Bandel, a small town of Hooghly district which witnesses an incessant traffic of modern tourists of both Christian and non-Christian persuasions who throng to visit the Bandel Basilica as also taste the unique Bandel Cheese (Johnson & Johnson in New Market beingone of the oldest stockists of this particular delicacy in Calcutta) had emerged as the epicentre of the Catholic Portuguese community of Bengal as early as the 16 th century. The Portuguese following the directives laid down by Albuquerque, the Portuguese governor of India, believed that in order to establish an unassailable bond with their homeland, there was need to convert the local inhabitants, rechristen them with Portuguese names and religion and even enter into marriage alliances with the ‘native’ Indians. Intermarriage was deemed important to establish a local support base and the ability to marry ‘natives’ was once considered to be a matter of great honour as only Portuguese men of high valour could marry Indian women of
respectable families once they embraced Christianity.

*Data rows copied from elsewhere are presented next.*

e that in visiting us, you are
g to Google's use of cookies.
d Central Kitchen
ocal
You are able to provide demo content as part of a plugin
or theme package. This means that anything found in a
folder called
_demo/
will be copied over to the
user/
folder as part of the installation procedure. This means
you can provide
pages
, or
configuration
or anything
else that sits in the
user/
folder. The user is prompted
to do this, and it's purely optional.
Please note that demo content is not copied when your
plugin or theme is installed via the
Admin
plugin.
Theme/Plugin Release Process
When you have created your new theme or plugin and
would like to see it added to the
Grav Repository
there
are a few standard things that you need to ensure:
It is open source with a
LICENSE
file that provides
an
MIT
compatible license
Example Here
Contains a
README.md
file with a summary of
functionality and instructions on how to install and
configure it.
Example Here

It cannot be ascertained how extensively this policy was followed in the rest of Bengal, but several marriages between Portuguese and non-Portuguese Indian women did take place in Bandel. Instances of Indians being converted to Christianity by Portuguese missionaries and thus taking Portuguese names as also of Indians receiving economic sponsorships from the Portuguese and adopting
Portuguese names voluntarily, as a mark of respect for their benefactor, were common. Such processes gradually led to the growth of an indigenous Catholic community in Bengal with its nerve centre being Bandel, Hooghly.
By the 18 th century, descendants of the original Portuguese diaspora in Bengal began to enjoy a distinct presence and came to be known as the Portuguese (colloquially ferenghis/topasses). However simultaneously many native Indians who had experienced conversion by the Portuguese missionaries and given Portuguese names were also called Portuguese (colloquially known as kala ferenghis). This gave rise to a state of confusion as it became increasingly difficult to ascertain the actual inheritor of the Portuguese legacy among the “original” Portuguese descendants and those who were of Indian ancestry but also identified themselves as Portuguese. To distinguish, the descendants of the Portuguese came to be called Luso-Indians and others of Indian ancestry henceforth became known as Bengali Catholics.
Their social status and acceptance experienced further changes with the coming of the British to Hooghly and Bengal. With the subsequent development of the Anglo-Indian Community, the Luso-Indians began to be referred as Eurasians and they later lost their separate presence and merged with the Anglo-Indian Community of Bengal. One of the factors responsible for such merger and loss of separate identity of the Luso-Indians was historical. As the
Portuguese lost control over Bandel to the British, there was a steady migration of the Luso-Indians from Bandel to Calcutta, the new political capital of British India. The Luso-Indians eventually became part of the cosmopolitan matrix of contemporary Calcutta thus loosing their unique Portuguese lineage and came to be known merely as Eurasians / Anglo-Indians. One of the Portuguese luminaries of Calcutta was Henry Louis Vivian Derozio—the leading light of ‘Young Bengal’ and a path blazer who was born in modern Entally area of Calcutta in 1809 and his family name was De Rozario.